It comes as something of a shock to see that this whimsical English fantasy was penned by the QC who represented the BBC in the Hutton Inquiry. If you approach Rotherweird with expectations of some clever allegory on government control or the media society, though, you're likely to be disappointed – this is a little insular caprice all of its own, indeed very much the kind of thing one expects an English barrister to have been beavering away on during his idle Sunday afternoons.
A little country town, functionally independent from the rest of Britain by royal decree since Elizabethan times; dark local secrets; hints of the supernatural; an outsider coming into a closed local community – all of these elements are here, and good fun they are too. At first I was enjoying it quite a lot: the cast are pleasingly eccentric, and the plot sets up and resolves its puzzles sufficiently satisfyingly to have kept me turning the pages.

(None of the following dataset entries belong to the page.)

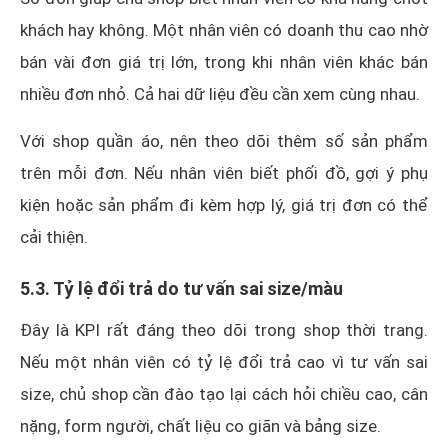
khách hay không. Một nhân viên có doanh thu cao nhờ
bán vài đơn giá trị lớn, trong khi nhân viên khác bán
nhiều đơn nhỏ. Cả hai dữ liệu đều cần xem cùng nhau.
Với shop quần áo, nên theo dõi thêm số sản phẩm
trên mỗi đơn. Nếu nhân viên biết phối đồ, gợi ý phụ
kiện hoặc sản phẩm đi kèm hợp lý, giá trị đơn có thể
cải thiện.
5.3. Tỷ lệ đổi trả do tư vấn sai size/màu
Đây là KPI rất đáng theo dõi trong shop thời trang.
Nếu một nhân viên có tỷ lệ đổi trả cao vì tư vấn sai
size, chủ shop cần đào tạo lại cách hỏi chiều cao, cân
nặng, form người, chất liệu co giãn và bảng size.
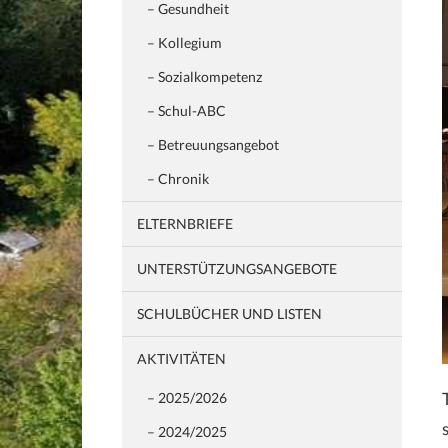
– Gesundheit
– Kollegium
– Sozialkompetenz
– Schul-ABC
– Betreuungsangebot
– Chronik
ELTERNBRIEFE
UNTERSTÜTZUNGSANGEBOTE
SCHULBÜCHER UND LISTEN
AKTIVITÄTEN
– 2025/2026
– 2024/2025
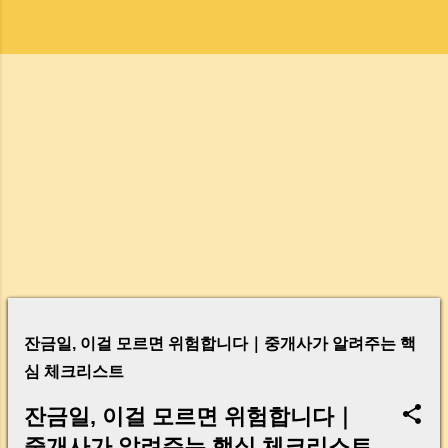
글
잔금일, 이걸 모르면 위험합니다｜중개사가 알려주는 핵
심 체크리스트
잔금일, 이걸 모르면 위험합니다｜
중개사가 알려주는 핵심 체크리스트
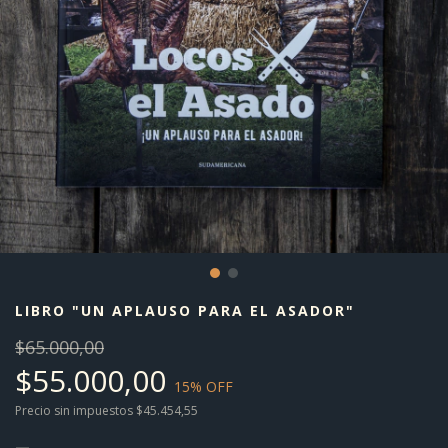
LIBRO "UN APLAUSO PARA EL ASADOR"
$65.000,00
$55.000,00
15
% OFF
Precio sin impuestos
$45.454,55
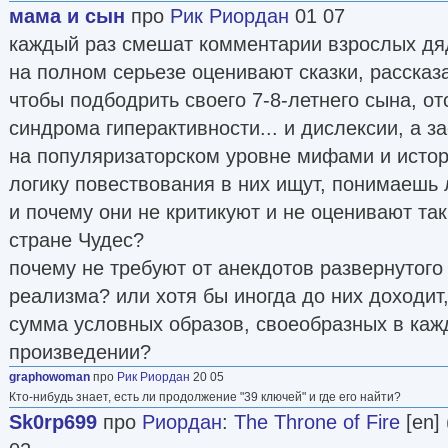
мама и сын
про
Рик Риордан
01 07
каждый раз смешат комментарии взрослых дяд
на полном серьезе оценивают сказки, рассказ
чтобы подбодрить своего 7-8-летнего сына, от
синдрома гиперактивности... и дислексии, а з
на популяризаторском уровне мифами и истор
логику повествования в них ищут, понимаешь 
и почему они не критикуют и не оценивают та
стране Чудес?
почему не требуют от анекдотов развернутого
реализма? или хотя бы иногда до них доходит,
сумма условных образов, своеобразных в ка
произведении?
graphowoman
про
Рик Риордан
20 05
Кто-нибудь знает, есть ли продолжение "39 ключей" и где его найти?
Sk0rp699
про
Риордан
:
The Throne of Fire
[en] 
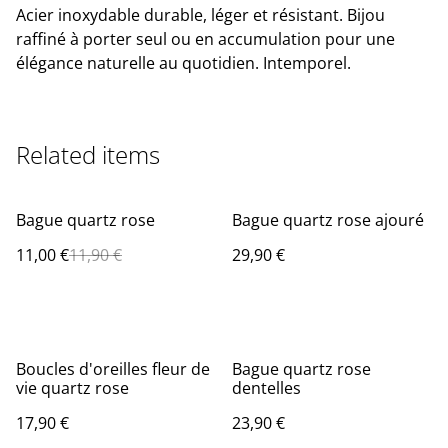
Acier inoxydable durable, léger et résistant. Bijou
raffiné à porter seul ou en accumulation pour une
élégance naturelle au quotidien. Intemporel.
Related items
%
Bague quartz rose
Bague quartz rose ajouré
11,00 €
11,90 €
29,90 €
Boucles d'oreilles fleur de
Bague quartz rose
vie quartz rose
dentelles
17,90 €
23,90 €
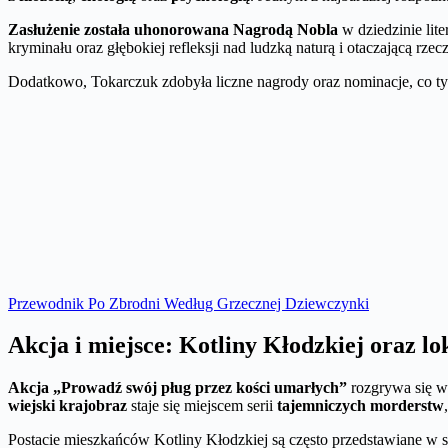
Zasłużenie została uhonorowana Nagrodą Nobla
w dziedzinie lite
kryminału oraz głębokiej refleksji nad ludzką naturą i otaczającą rz
Dodatkowo, Tokarczuk zdobyła liczne nagrody oraz nominacje, co tyl
Przewodnik Po Zbrodni Według Grzecznej Dziewczynki
Akcja i miejsce: Kotliny Kłodzkiej oraz lo
Akcja „Prowadź swój pług przez kości umarłych”
rozgrywa się 
wiejski krajobraz
staje się miejscem serii
tajemniczych morderstw
Postacie mieszkańców Kotliny Kłodzkiej są często przedstawiane w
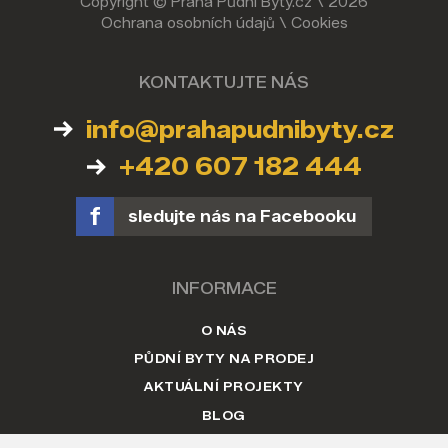
Copyright © Praha Půdní Byty.cz \ 2026
Ochrana osobních údajů
\
Cookies
KONTAKTUJTE NÁS
info@prahapudnibyty.cz
+420 607 182 444
sledujte nás na Facebooku
INFORMACE
O NÁS
PŮDNÍ BYTY NA PRODEJ
AKTUÁLNÍ PROJEKTY
BLOG
KONTAKT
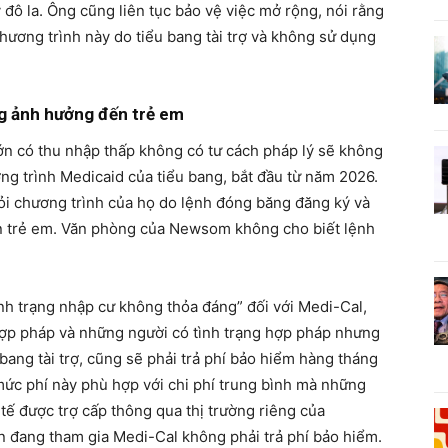
ỷ đô la. Ông cũng liên tục bảo vệ việc mở rộng, nói rằng
 Chương trình này do tiểu bang tài trợ và không sử dụng
g ảnh hưởng đến trẻ em
 có thu nhập thấp không có tư cách pháp lý sẽ không
ng trình Medicaid của tiểu bang, bắt đầu từ năm 2026.
ỏi chương trình của họ do lệnh đóng băng đăng ký và
n trẻ em. Văn phòng của Newsom không cho biết lệnh
nh trạng nhập cư không thỏa đáng” đối với Medi-Cal,
ợp pháp và những người có tình trạng hợp pháp nhưng
ang tài trợ, cũng sẽ phải trả phí bảo hiểm hàng tháng
mức phí này phù hợp với chi phí trung bình mà những
tế được trợ cấp thông qua thị trường riêng của
ện đang tham gia Medi-Cal không phải trả phí bảo hiểm.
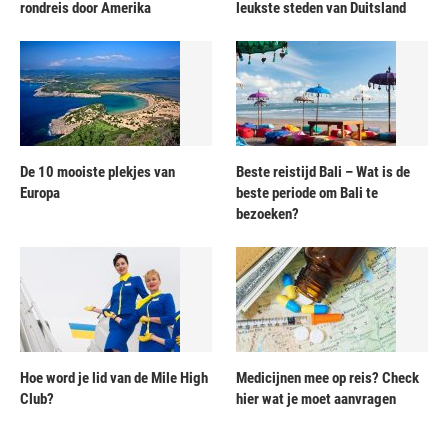
rondreis door Amerika
leukste steden van Duitsland
De 10 mooiste plekjes van
Beste reistijd Bali – Wat is de
Europa
beste periode om Bali te
bezoeken?
Hoe word je lid van de Mile High
Medicijnen mee op reis? Check
Club?
hier wat je moet aanvragen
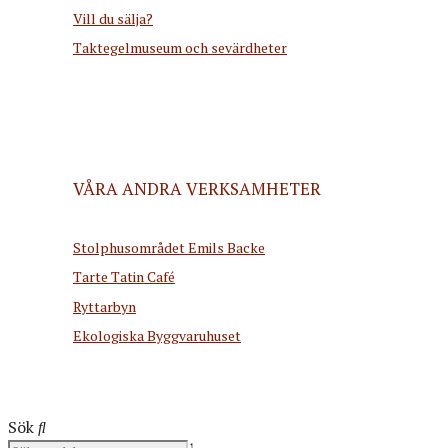
Vill du sälja?
Taktegelmuseum och sevärdheter
VÅRA ANDRA VERKSAMHETER
Stolphusområdet Emils Backe
Tarte Tatin Café
Ryttarbyn
Ekologiska Byggvaruhuset
Sök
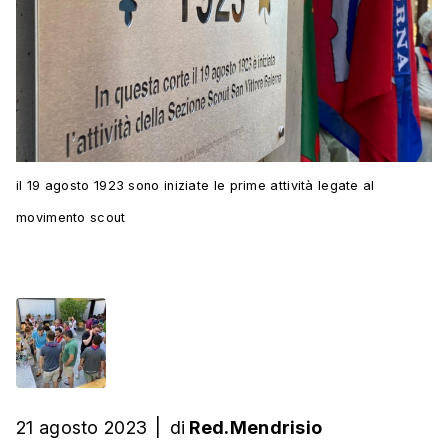
il 19 agosto 1923 sono iniziate le prime attività legate al
movimento scout
21 agosto 2023
|
di
Red.Mendrisio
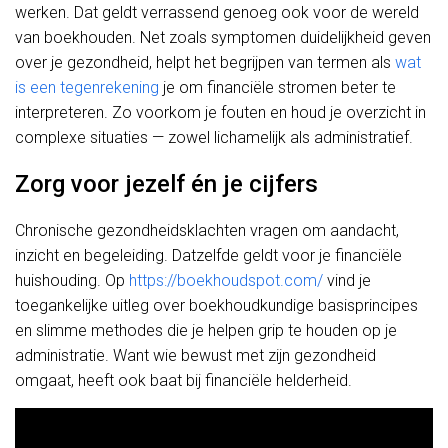
werken. Dat geldt verrassend genoeg ook voor de wereld
van boekhouden. Net zoals symptomen duidelijkheid geven
over je gezondheid, helpt het begrijpen van termen als
wat
is een tegenrekening
je om financiële stromen beter te
interpreteren. Zo voorkom je fouten en houd je overzicht in
complexe situaties — zowel lichamelijk als administratief.
Zorg voor jezelf én je cijfers
Chronische gezondheidsklachten vragen om aandacht,
inzicht en begeleiding. Datzelfde geldt voor je financiële
huishouding. Op
https://boekhoudspot.com/
vind je
toegankelijke uitleg over boekhoudkundige basisprincipes
en slimme methodes die je helpen grip te houden op je
administratie. Want wie bewust met zijn gezondheid
omgaat, heeft ook baat bij financiële helderheid.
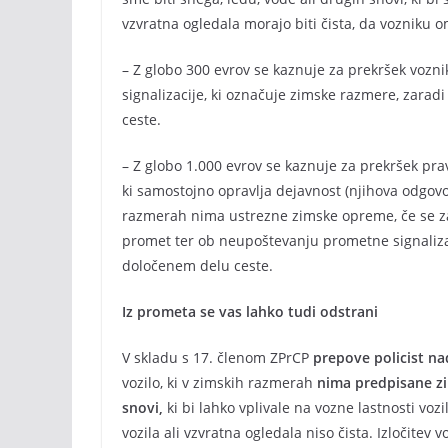
vzvratna ogledala morajo biti čista, da vozniku 
– Z globo 300 evrov se kaznuje za prekršek vozn
signalizacije, ki označuje zimske razmere, zara
ceste.
– Z globo 1.000 evrov se kaznuje za prekršek pr
ki samostojno opravlja dejavnost (njihova odgovor
razmerah nima ustrezne zimske opreme, če se za
promet ter ob neupoštevanju prometne signaliza
določenem delu ceste.
Iz prometa se vas lahko tudi odstrani
V skladu s 17. členom ZPrCP
prepove policist na
vozilo, ki v zimskih razmerah
nima predpisane zi
snovi,
ki bi lahko vplivale na vozne lastnosti vozila
vozila ali vzvratna ogledala niso čista. Izločitev v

But somehow, as the book went on, it became harder and harder to ignore the cumulative pile of inconsistencies. I gave it a decent chance, I think, but the world of Rotherweird never quite feels real in the way that its literary models do, and as a result you end up questioning everything more critically than is healthy for a fantasy novel. The idea of a town that has detached itself politically from the rest of the country is one thing, but to say that it has no use of modern technology (relying instead on premodern rhythms of life and a kind of steampunk proto-tech) is much more of a stretch. Even to reach Rotherweird, characters from the modern world take a charabanc where honestly you'd just expect them to get an Uber. I think it would have made more sense to set the whole thing in the 19th century and be done with it – or at least in the 1980s, some time well before mobile phones and the internet.
As it is, too much is asked of your suspension of disbelief, and in the last hundred pages, the book conclusively falls to pieces. Macguffins are introduced on demand to solve lingering plot twists, and characters do not just fail to ask the obvious questions (which is a problem in a lot of genre fiction), they react completely without verisimilitude, accepting the most outré revelations without batting an eyelid, apparently on the grounds that the reader already knows about them, and making impossible deductions in the service of advancing the plot.
A lot hinges on improbable anagrams (clearly an authorial fetish); in one especially shark-vaulting example, we are asked to believe that a character called Calx Bole willingly lived in a dump on Box Street because ‘street’ in Spanish is calle and ‘Box Calle’ is an anagram of his name, this despite the fact that he didn't even want anyone to know his name. The worst part about this is the horrible suspicion that Caldecott gave Calx Bole his name specifically in order to set up this nonsensical aha!-moment.
Inevitably, this is the first part of a trilogy, and it's possible that later volumes will make good on the promise of a lot of Caldecott's ideas and worldbuilding, which are certainly full of potential. In my case, though, the reserves of goodwill have been exhausted, and I'll probably content myself with plot summaries of the sequels on Wikipedia.